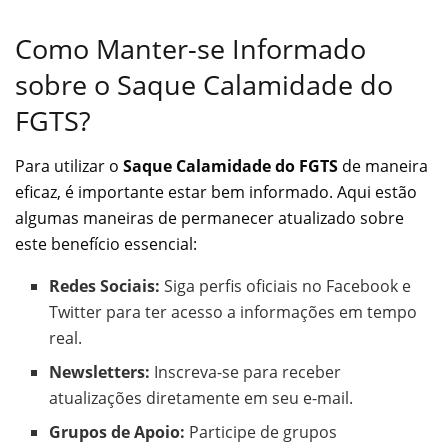
Como Manter-se Informado
sobre o Saque Calamidade do
FGTS?
Para utilizar o
Saque Calamidade do FGTS
de maneira
eficaz, é importante estar bem informado. Aqui estão
algumas maneiras de permanecer atualizado sobre
este benefício essencial:
Redes Sociais:
Siga perfis oficiais no Facebook e
Twitter para ter acesso a informações em tempo
real.
Newsletters:
Inscreva-se para receber
atualizações diretamente em seu e-mail.
Grupos de Apoio:
Participe de grupos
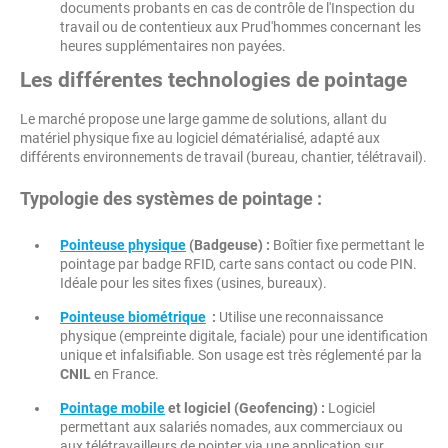
documents probants en cas de contrôle de l'Inspection du
travail ou de contentieux aux Prud'hommes concernant les
heures supplémentaires non payées.
Les différentes technologies de pointage
Le marché propose une large gamme de solutions, allant du
matériel physique fixe au logiciel dématérialisé, adapté aux
différents environnements de travail (bureau, chantier, télétravail).
Typologie des systèmes de pointage :
Pointeuse physique
(Badgeuse) :
Boîtier fixe permettant le
pointage par badge RFID, carte sans contact ou code PIN.
Idéale pour les sites fixes (usines, bureaux).
Pointeuse biométrique
:
Utilise une reconnaissance
physique (empreinte digitale, faciale) pour une identification
unique et infalsifiable. Son usage est très réglementé par la
CNIL
en France.
Pointage mobile
et logiciel (Geofencing) :
Logiciel
permettant aux salariés nomades, aux commerciaux ou
aux télétravailleurs de pointer via une application sur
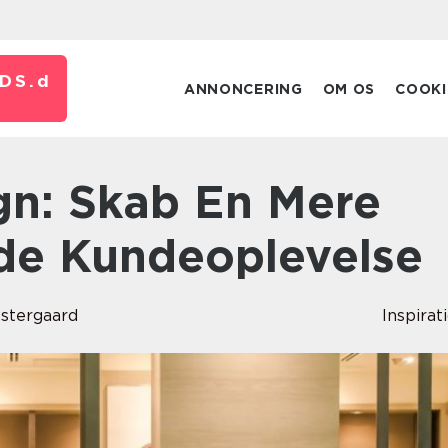
DS.
d
ANNONCERING
OM OS
COOKI
de Kundeoplevelse
estergaard
Inspirat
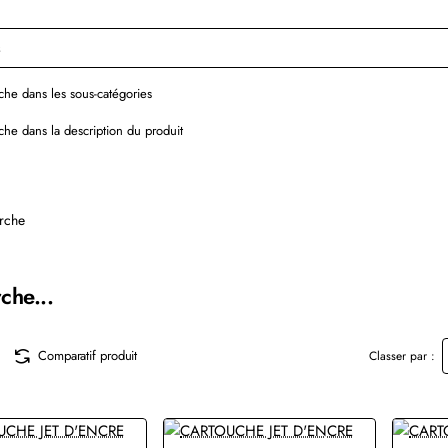
he dans les sous-catégories
he dans la description du produit
rche
che...
Comparatif produit
Classer par :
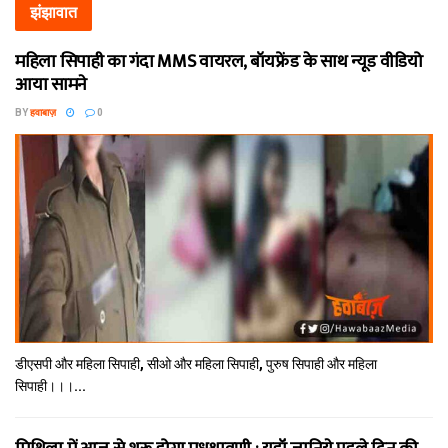
झंझावात
महिला सिपाही का गंदा MMS वायरल, बॉयफ्रेंड के साथ न्यूड वीडियो
आया सामने
BY
हवाबाज़
0
डीएसपी और महिला सिपाही, सीओ और महिला सिपाही, पुरुष सिपाही और महिला
सिपाही।।।...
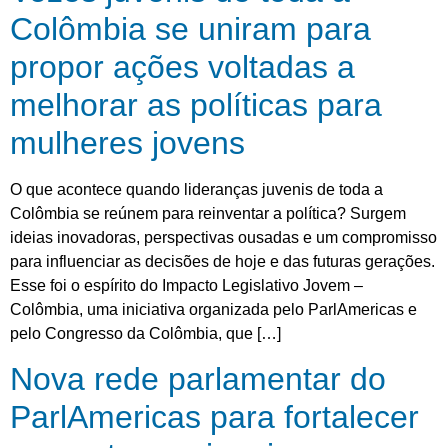
Colômbia se uniram para
propor ações voltadas a
melhorar as políticas para
mulheres jovens
O que acontece quando lideranças juvenis de toda a
Colômbia se reúnem para reinventar a política? Surgem
ideias inovadoras, perspectivas ousadas e um compromisso
para influenciar as decisões de hoje e das futuras gerações.
Esse foi o espírito do Impacto Legislativo Jovem –
Colômbia, uma iniciativa organizada pelo ParlAmericas e
pelo Congresso da Colômbia, que […]
Nova rede parlamentar do
ParlAmericas para fortalecer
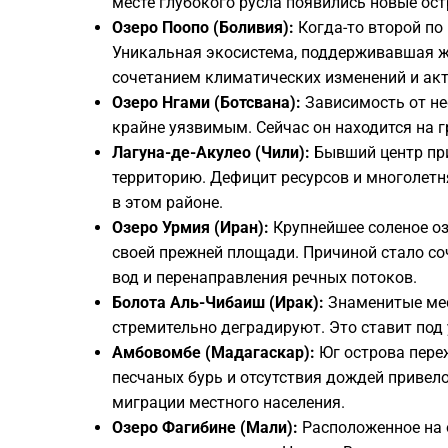
месте глубокого русла появились новые ост
Озеро Поопо (Боливия):
Когда-то второй по
Уникальная экосистема, поддерживавшая ж
сочетанием климатических изменений и акт
Озеро Нгами (Ботсвана):
Зависимость от не
крайне уязвимым. Сейчас он находится на г
Лагуна-де-Акулео (Чили):
Бывший центр при
территорию. Дефицит ресурсов и многолет
в этом районе.
Озеро Урмия (Иран):
Крупнейшее соленое оз
своей прежней площади. Причиной стало с
вод и перенаправления речных потоков.
Болота Аль-Чибаиш (Ирак):
Знаменитые мес
стремительно деградируют. Это ставит под
Амбовомбе (Мадагаскар):
Юг острова пере
песчаных бурь и отсутствия дождей привел
миграции местного населения.
Озеро Фагибине (Мали):
Расположенное на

-=-=-=-=-

:: THE TASK ::
For this exercise, copy each line from the listing above that has the word "physique".

:: WRITTEN REPLY ::
matériel physique fixe au logiciel dématérialisé, adapté aux
Pointeuse physique
physique (empreinte digitale, faciale) pour une identification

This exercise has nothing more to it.